→ WHAT TO WORK ON:
Track down each line below containing the string "Hayabusa" and copy it.

→ AVAILABLE RECORDS:
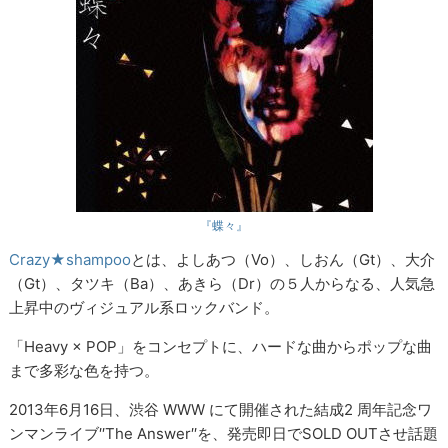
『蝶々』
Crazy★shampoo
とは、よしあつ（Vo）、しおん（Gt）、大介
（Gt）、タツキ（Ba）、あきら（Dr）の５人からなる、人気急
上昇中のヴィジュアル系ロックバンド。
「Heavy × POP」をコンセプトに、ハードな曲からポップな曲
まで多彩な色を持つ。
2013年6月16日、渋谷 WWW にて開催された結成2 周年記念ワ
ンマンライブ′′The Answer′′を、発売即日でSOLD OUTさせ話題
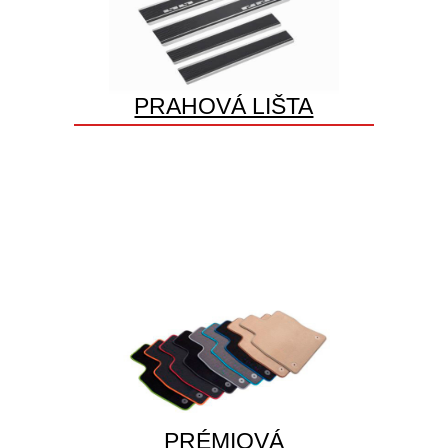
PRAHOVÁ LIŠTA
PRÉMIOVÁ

==

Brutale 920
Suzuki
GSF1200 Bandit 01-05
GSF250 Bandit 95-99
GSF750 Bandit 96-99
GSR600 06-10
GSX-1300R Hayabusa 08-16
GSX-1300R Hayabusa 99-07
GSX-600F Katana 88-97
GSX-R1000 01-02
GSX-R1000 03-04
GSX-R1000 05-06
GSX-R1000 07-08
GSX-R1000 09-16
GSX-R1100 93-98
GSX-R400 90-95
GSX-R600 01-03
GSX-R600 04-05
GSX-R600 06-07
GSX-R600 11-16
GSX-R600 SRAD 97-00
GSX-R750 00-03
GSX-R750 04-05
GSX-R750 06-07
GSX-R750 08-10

→ REPLY TO THE TASK:
GSX-1300R Hayabusa 08-16
GSX-1300R Hayabusa 99-07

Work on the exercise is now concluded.